Avanziamo con difficoltà, tra il panico che sembra crescere di secondo in secondo. Il pavimento trema sotto i nostri piedi, e il suono di metallo che si piega e si spezza riempie l’aria, mescolandosi con il rumore sordo dell’acqua che penetra nella struttura.

Le luci intermittenti rendono tutto più difficile. A volte, il corridoio davanti a noi è illuminato da un lampo rosso, altre volte è avvolto dall’oscurità. Ogni tanto, sento il suono distante di qualcosa che crolla e impazzisco al pensiero che possa accaderle qualcosa.

«Dove potrebbe essere?» chiede Lilia, il suo respiro corto mentre si guarda intorno con occhi spalancati.

«Probabilmente si è attardata per capire cosa stava succedendo,» dico, spingendomi avanti. «Non è il tipo che abbandona la nave senza sapere perché sta affondando.»

Giriamo un angolo e ci ritroviamo davanti a una scena che mi lascia senza fiato. Una sezione del corridoio è completamente crollata. Grandi pannelli di metallo e cemento sono ammassati al centro, e l’acqua sgorga attraverso una crepa nel soffitto, formando una cascata che si riversa sul pavimento. L’aria è più fredda qui, e l’umidità mi appiccica i capelli alla fronte.
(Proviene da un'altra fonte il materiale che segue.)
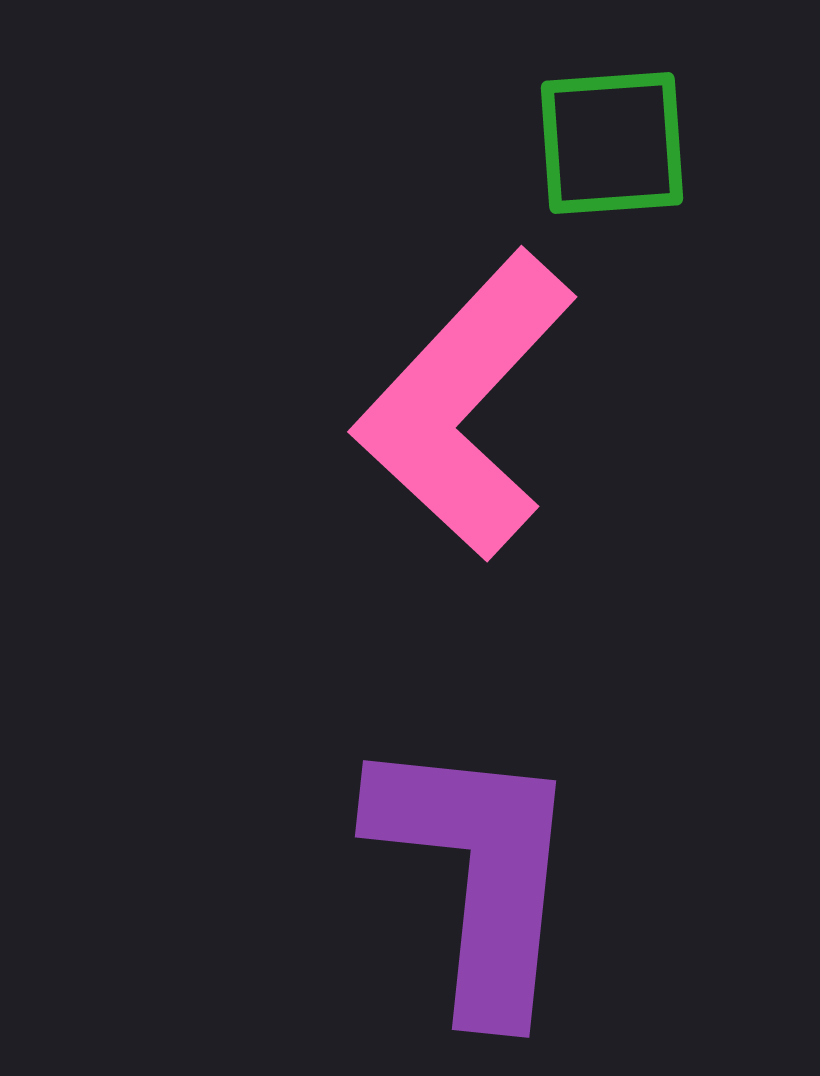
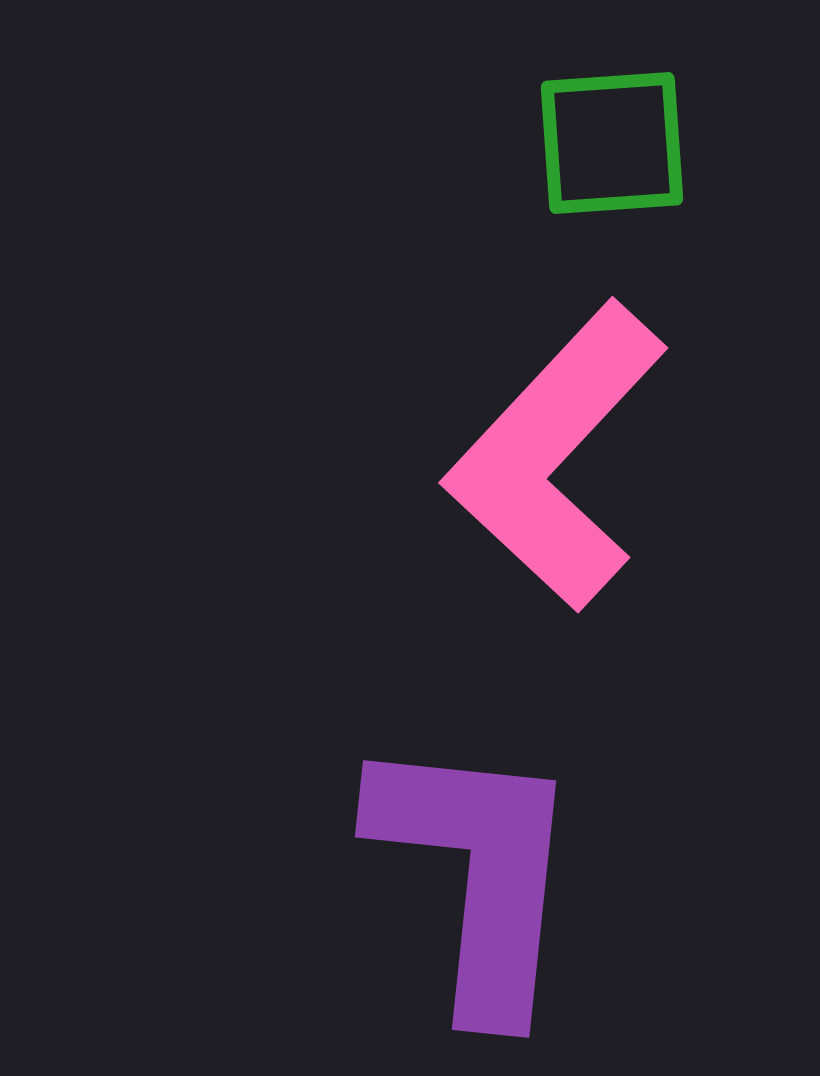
pink L-shape: moved 91 px right, 51 px down
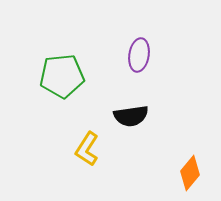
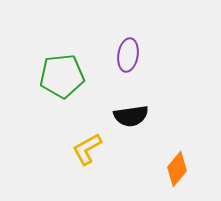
purple ellipse: moved 11 px left
yellow L-shape: rotated 28 degrees clockwise
orange diamond: moved 13 px left, 4 px up
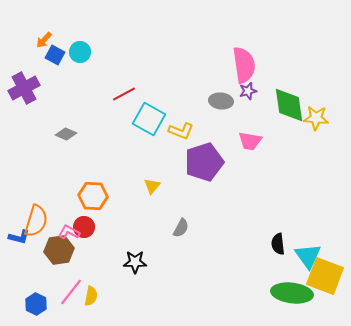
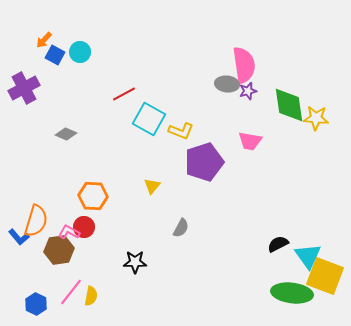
gray ellipse: moved 6 px right, 17 px up
blue L-shape: rotated 35 degrees clockwise
black semicircle: rotated 70 degrees clockwise
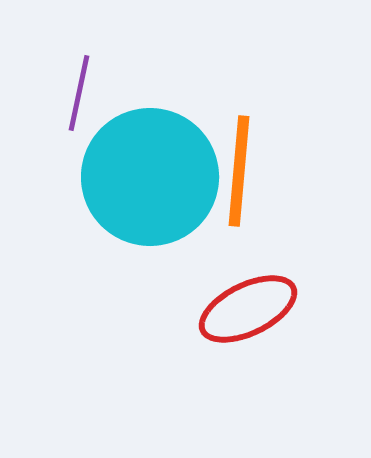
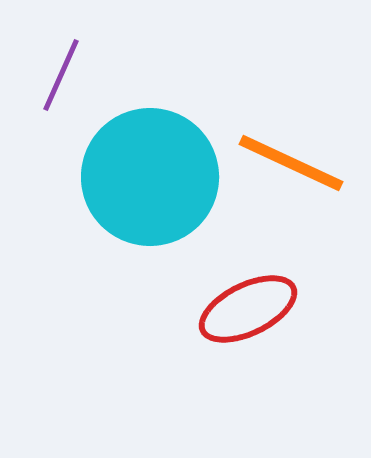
purple line: moved 18 px left, 18 px up; rotated 12 degrees clockwise
orange line: moved 52 px right, 8 px up; rotated 70 degrees counterclockwise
«Calipso!» Lilia urla il suo nome, la voce carica di ansia.

Nessuna risposta.

Avanziamo tra l’acqua che continua a salire, il freddo che mi morde le gambe e il suono incessante delle strutture che cedono. Quando vediamo la mano di Calipso spuntare dalle macerie, sento Lilia trattenere il respiro.

«Lì! È lei!» urla e senza aspettare una mia risposta, si avvicina di corsa.
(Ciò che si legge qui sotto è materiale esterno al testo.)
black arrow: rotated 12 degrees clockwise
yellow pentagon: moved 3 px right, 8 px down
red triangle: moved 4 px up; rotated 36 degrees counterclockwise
Mi inginocchio accanto a lei e vedo Calipso, priva di sensi, incastrata sotto un grosso trave metallico. La sua testa è piegata da un lato, i capelli intrisi di sangue. L’acqua le lambisce già il viso, e non c’è tempo da perdere.

Provo a sollevare il trave con tutta la mia forza, ma è impossibile.
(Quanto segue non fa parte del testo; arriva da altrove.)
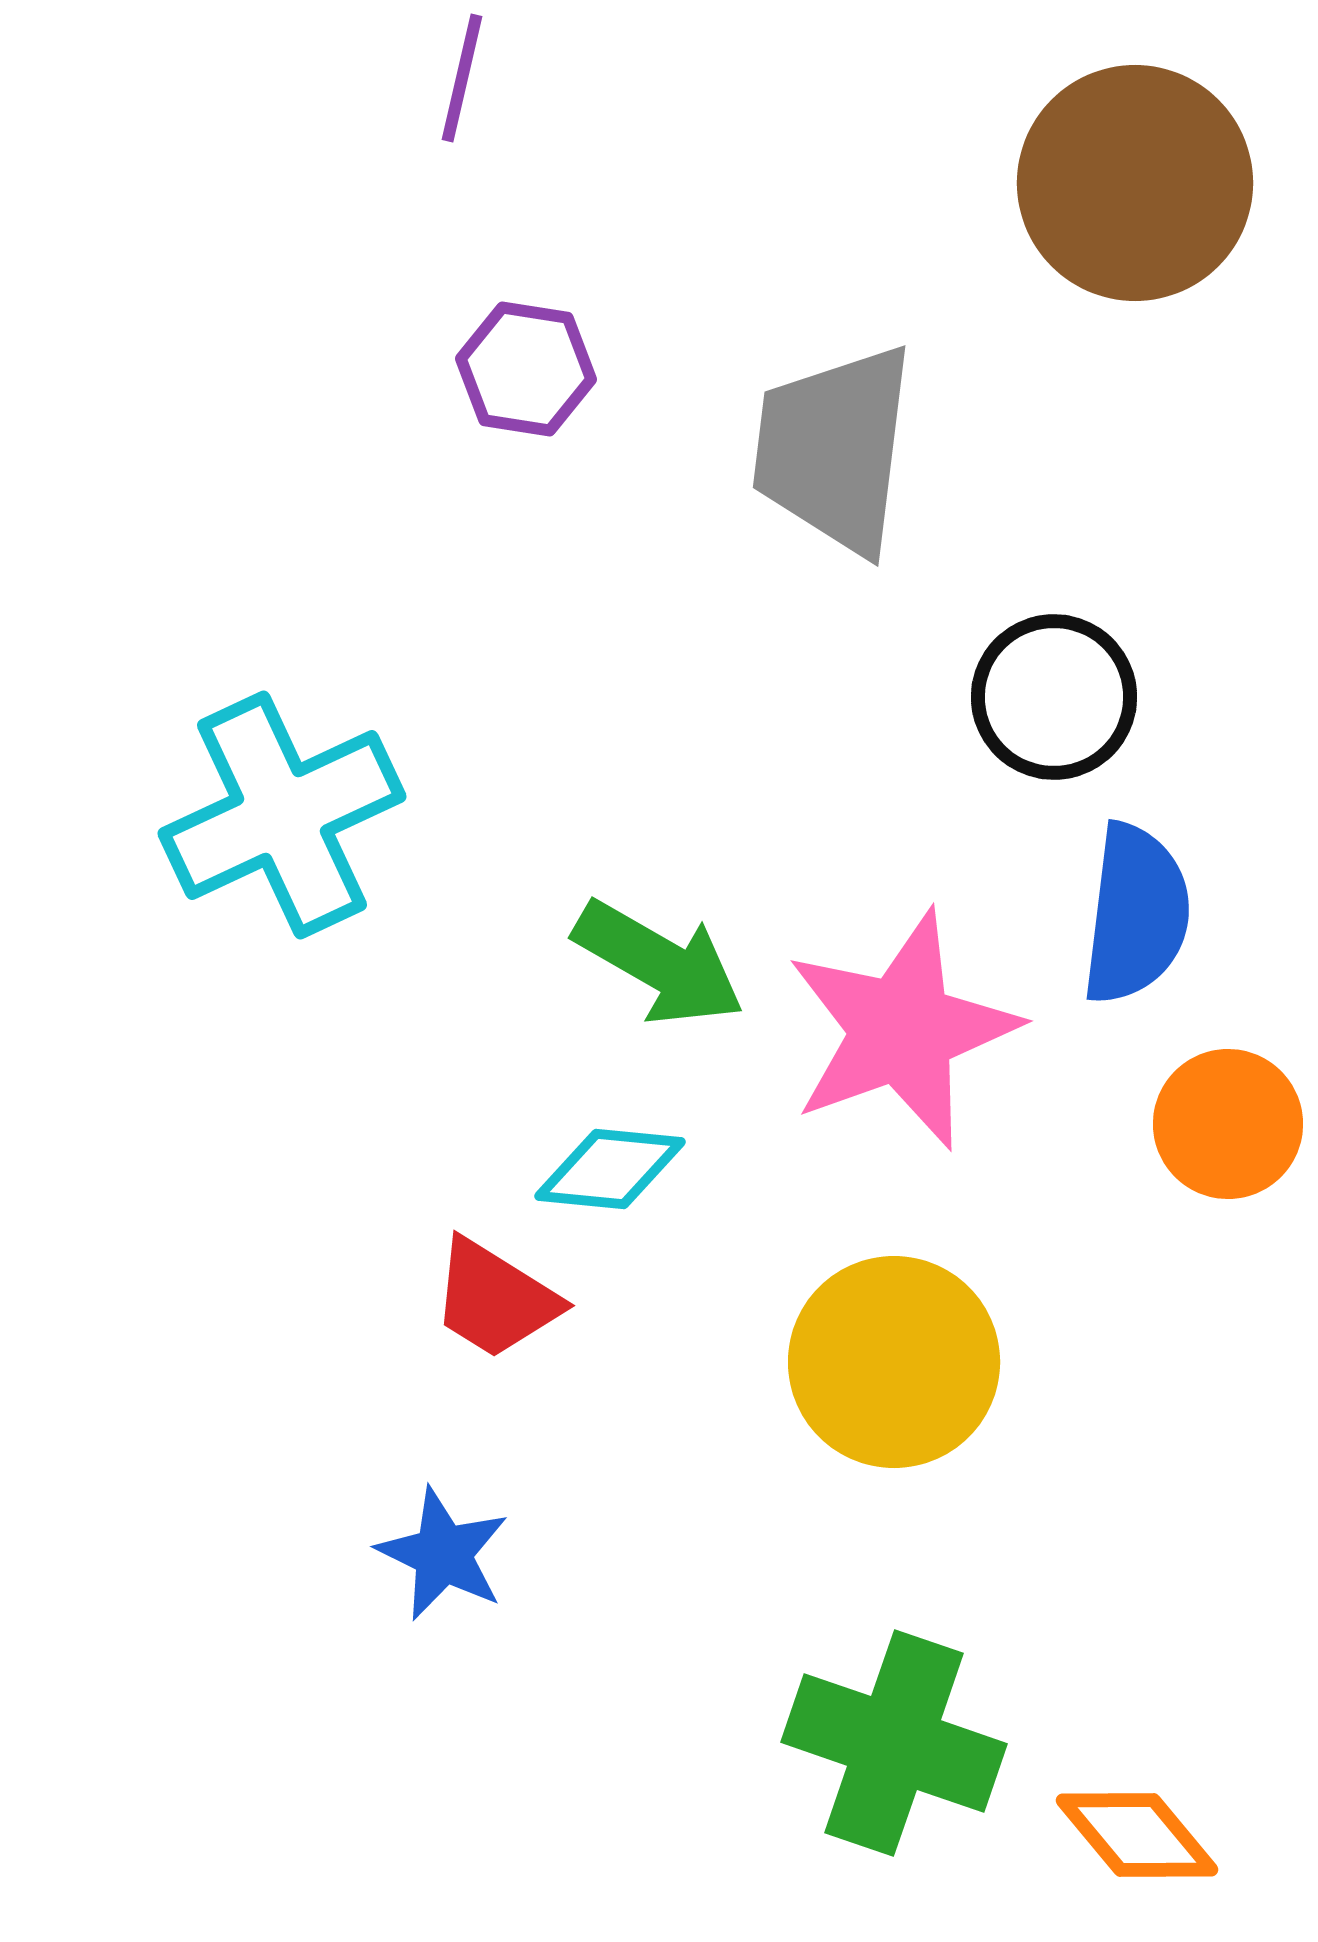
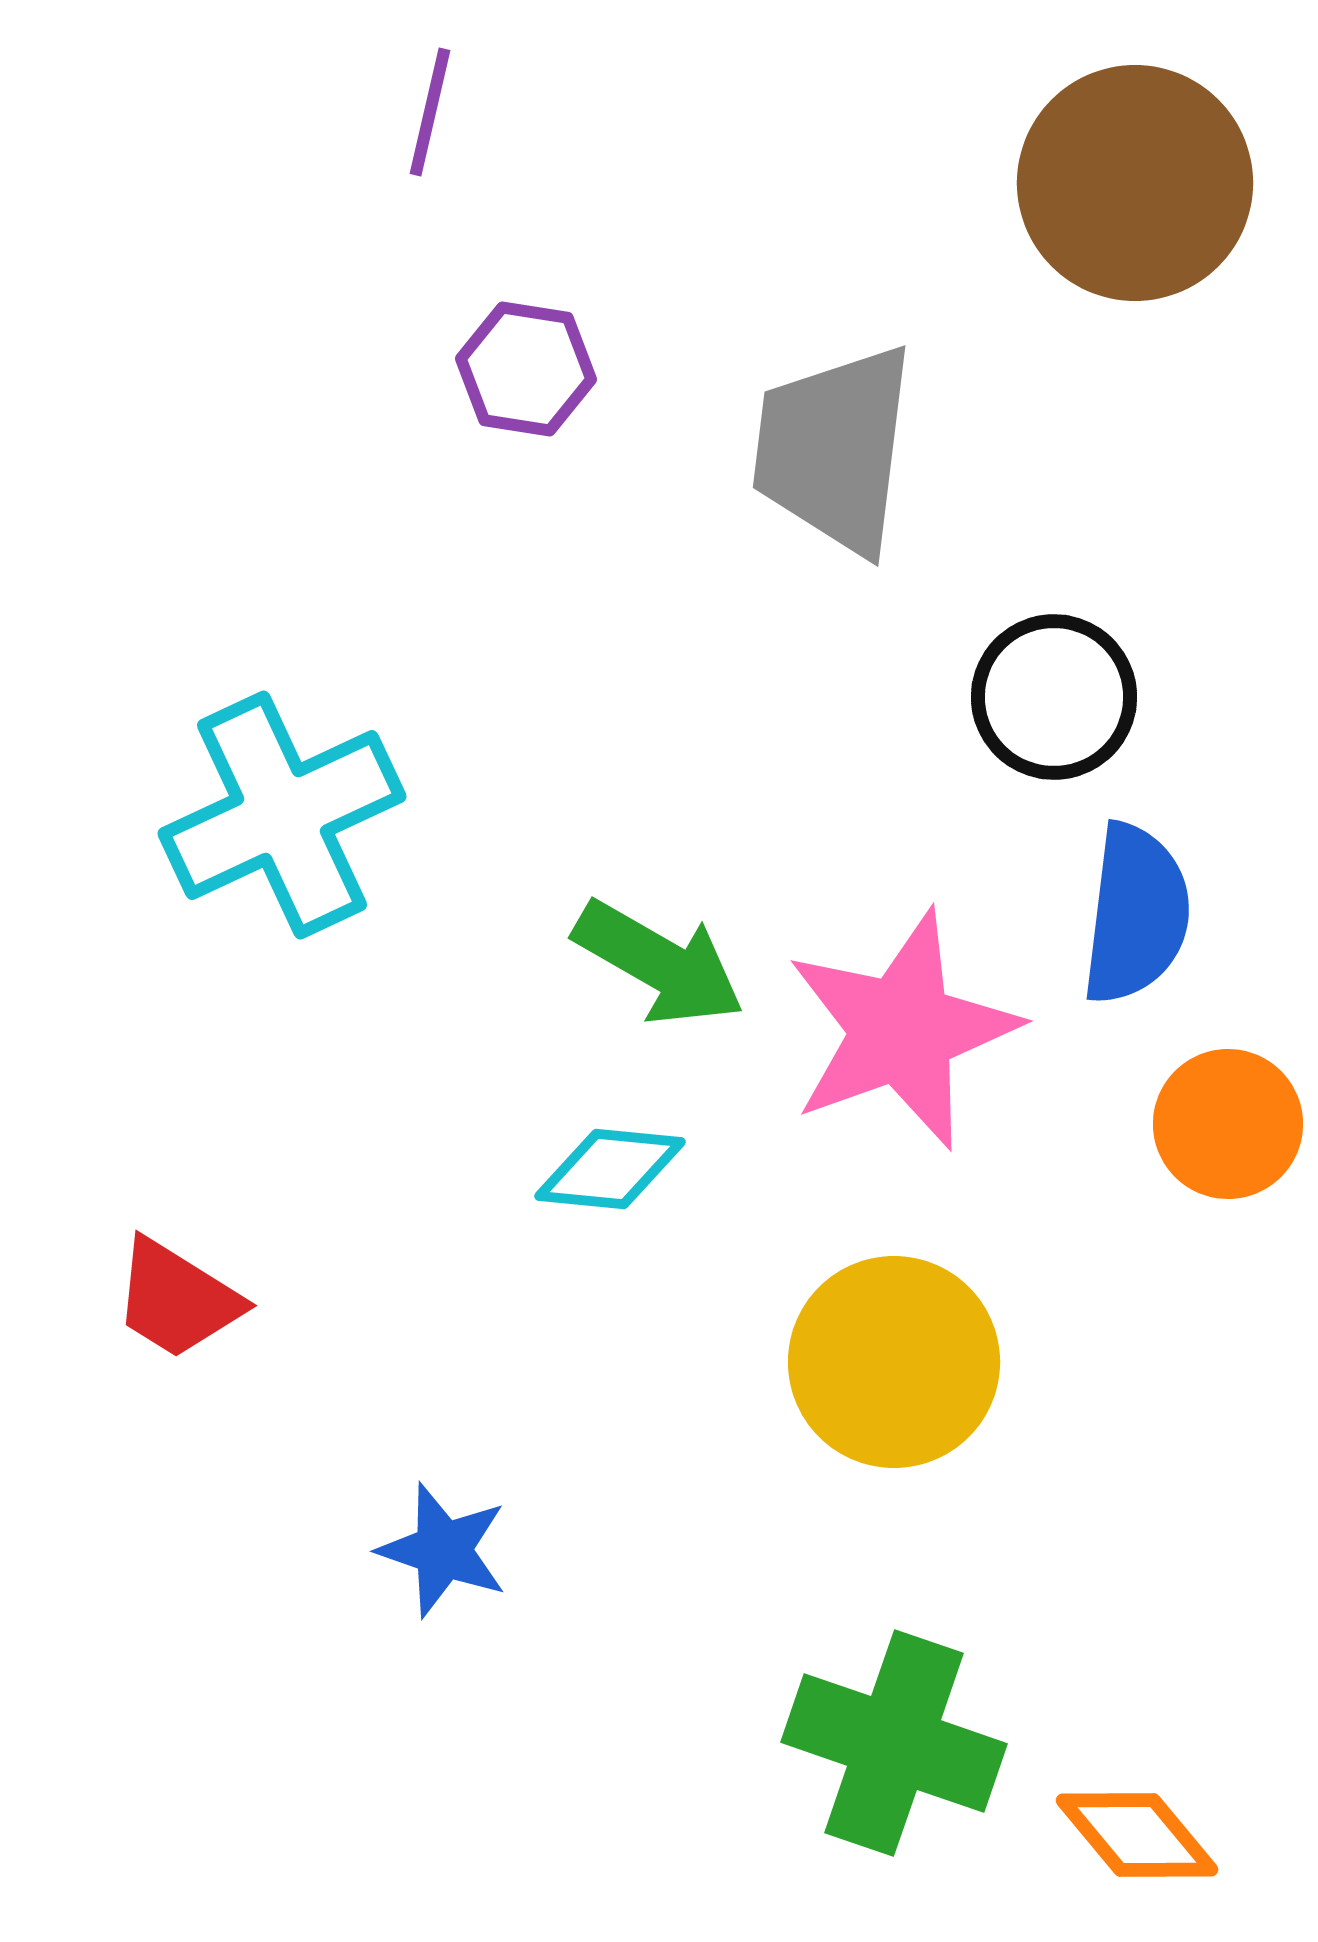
purple line: moved 32 px left, 34 px down
red trapezoid: moved 318 px left
blue star: moved 4 px up; rotated 7 degrees counterclockwise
«È troppo pesante!» La frustrazione che mi brucia la gola. «Non ce la faremo così.»

Lilia si gira verso di me, gli occhi pieni di terrore. «Non possiamo lasciarla qui. Tu puoi farlo.»

Respiro, una, due volte. So che non ho altra scelta.

«Stai indietro» dico con un tono più calmo di quanto mi senta.

Lei si inumidisce le labbra, incerta, ma fa come le dico.

Mi concentro, lasciando che la mutazione prenda il sopravvento. Il mio corpo inizia a cambiare, i muscoli si deformano, le ossa si spezzano e si ricompongono in nuove strutture. La mia pelle diventa grigia, spessa e scagliosa, mentre le mani si trasformano in artigli poderosi. Mi piego su quattro zampe, il collo che si allunga, e mi ritrovo nella forma di una creatura simile a un drago marino, con braccia robuste e una coda che sfiora l’acqua. Non sono umano, e in momenti come questo lo sento in ogni fibra del mio essere.

Lilia mi fissa con un misto di orrore e ammirazione. «Mio dio...»

Non rispondo e comunque non potrei farlo. Non c’è tempo per spiegazioni. Afferro il trave con gli artigli e lo sollevo con tutta la forza che riesco a radunare. Il peso è immenso, ma questa forma è abbastanza forte per resistere.

Ruggisco, la mia voce gutturale.

Lilia si precipita e tira fuori Calipso, lottando contro l’acqua che continua a salire. Non appena sono sicuro che siano entrambe al sicuro, lascio andare il trave, che cade con un boato sordo.

Torno alla mia forma umana, e le mie gambe cedono per un istante. Lilia mi afferra per un braccio.

«Ce l’hai fatta» dice, con un tono che sembra incredulo oppure… nauseato.

Evito il suo sguardo e osservo Calipso. È priva di sensi, ma respira ancora, anche se debolmente.

«Portiamola via» dico, prendendola in braccio.

«Andiamo.» Lilia serra le labbra.

Mi precede, facendosi strada tra l’acqua sempre più alta. Ogni passo è una guerra contro il tempo.

Le pareti della base sembrano sul punto di cedere, e l’aria è satura di fumo e umidità. L’acqua ora arriva quasi alle ginocchia, e il suono di esplosioni lontane continua a far tremare il pavimento sotto i nostri piedi.

«Torniamo ai sottomarini, in fretta» dico, mentre mi volto verso Lilia.

Lei annuisce, gli occhi fissi sul corridoio allagato.